Top of GIVEN DATA

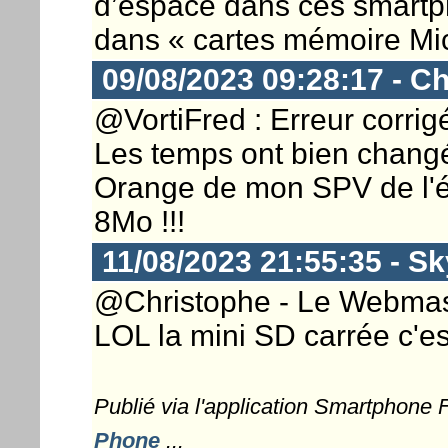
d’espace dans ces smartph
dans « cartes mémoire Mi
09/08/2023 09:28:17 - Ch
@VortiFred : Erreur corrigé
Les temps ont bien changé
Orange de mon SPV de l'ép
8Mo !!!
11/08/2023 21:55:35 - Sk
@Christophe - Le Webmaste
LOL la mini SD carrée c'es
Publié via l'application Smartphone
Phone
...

Bottom of GIVEN DATA

> [EXERCISE AIM]
Reproduce the records above word for word, without the images.

> [SOLUTION FOR THIS EXERCISE]
d’espace dans ces smartph
dans « cartes mémoire Mi
09/08/2023 09:28:17 - Ch
@VortiFred : Erreur corrigé
Les temps ont bien changé
Orange de mon SPV de l'ép
8Mo !!!
11/08/2023 21:55:35 - Sk
@Christophe - Le Webmaste
LOL la mini SD carrée c'es
Publié via l'application Smartphone
Phone
...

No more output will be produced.